Frederick Worlock (December 14, 1886 – August 1, 1973) was a British-American actor. He is known for his work in various films during the 1940s and 1950s, and as the voice of Horace in One Hundred and One Dalmatians (1961).

Career
On stage, he made his début in 1906 in Henry V in Bristol and acted in four productions in London before moving to the United States in the 1920s, where he appeared in Broadway productions between 1923 and 1954.
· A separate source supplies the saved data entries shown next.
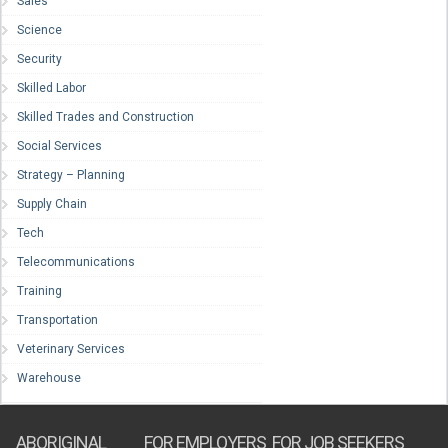
Sales
Science
Security
Skilled Labor
Skilled Trades and Construction
Social Services
Strategy – Planning
Supply Chain
Tech
Telecommunications
Training
Transportation
Veterinary Services
Warehouse
ABORIGINAL
FOR EMPLOYERS
FOR JOB SEEKERS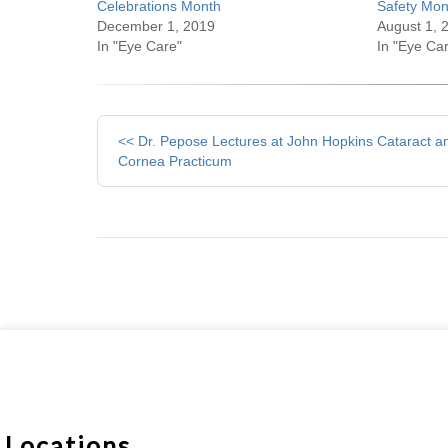
Celebrations Month
Safety Mon
December 1, 2019
August 1, 
In "Eye Care"
In "Eye Ca
Other
<< Dr. Pepose Lectures at John Hopkins Cataract a
Posts
Cornea Practicum
Locations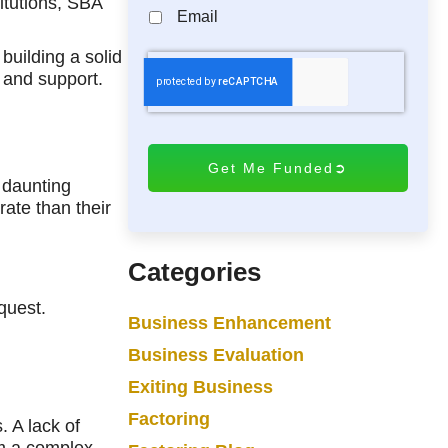
itutions, SBA
Email
building a solid
C
 and support.
A
P
T
C
H
 daunting
A
rate than their
Categories
quest.
Business Enhancement
Business Evaluation
Exiting Business
Factoring
. A lack of
rm a complex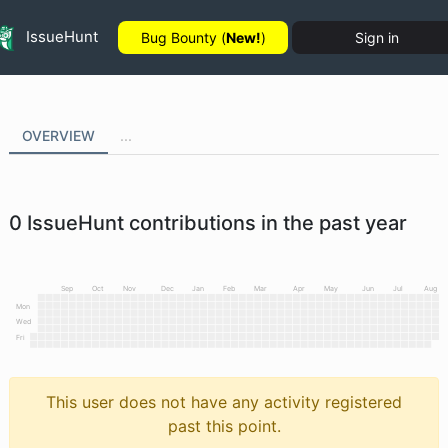
IssueHunt
Bug Bounty (
New!
)
Sign in
OVERVIEW
...
0
IssueHunt contributions in the past year
Sep
Oct
Nov
Dec
Jan
Feb
Mar
Apr
May
Jun
Jul
Aug
Mon
Wed
Fri
This user does not have any activity registered
past this point.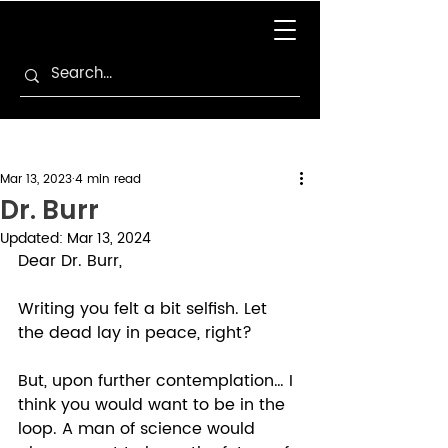
Mar 13, 2023
4 min read
Dr. Burr
Updated:
Mar 13, 2024
Dear Dr. Burr, 
Writing you felt a bit selfish. Let 
the dead lay in peace, right? 
But, upon further contemplation… I 
think you would want to be in the 
loop. A man of science would 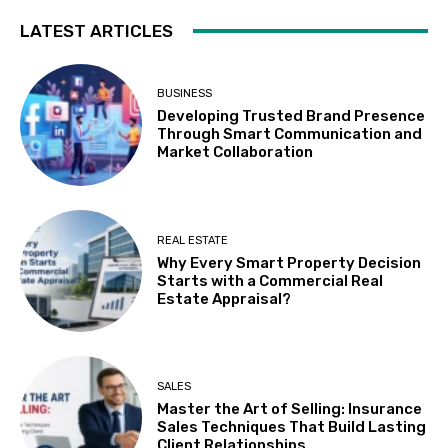
LATEST ARTICLES
BUSINESS
Developing Trusted Brand Presence
Through Smart Communication and
Market Collaboration
REAL ESTATE
Why Every Smart Property Decision
Starts with a Commercial Real
Estate Appraisal?
SALES
Master the Art of Selling: Insurance
Sales Techniques That Build Lasting
Client Relationships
From 1938 to 1966, Worlock appeared as a supporting actor in films including Man Hunt, Dr. Jekyll and Mr. Hyde, How Green Was My Valley, The Imperfect Lady, Singapore, The Lone Wolf in London, Love from a Stranger, Ruthless, Joan of Arc, Spartacus, One Hundred and One Dalmatians (voice-over), and Spinout. He appeared in a number of the Sherlock Holmes films starring Basil Rathbone in the 1940s. Worlock often portrayed "professorial roles, some benign, some villainous".

Personal life
In 1924, he married actress Elsie Ferguson, with whom he had appeared in The Moon-Flower on Broadway. The marriage ended in divorce in 1930.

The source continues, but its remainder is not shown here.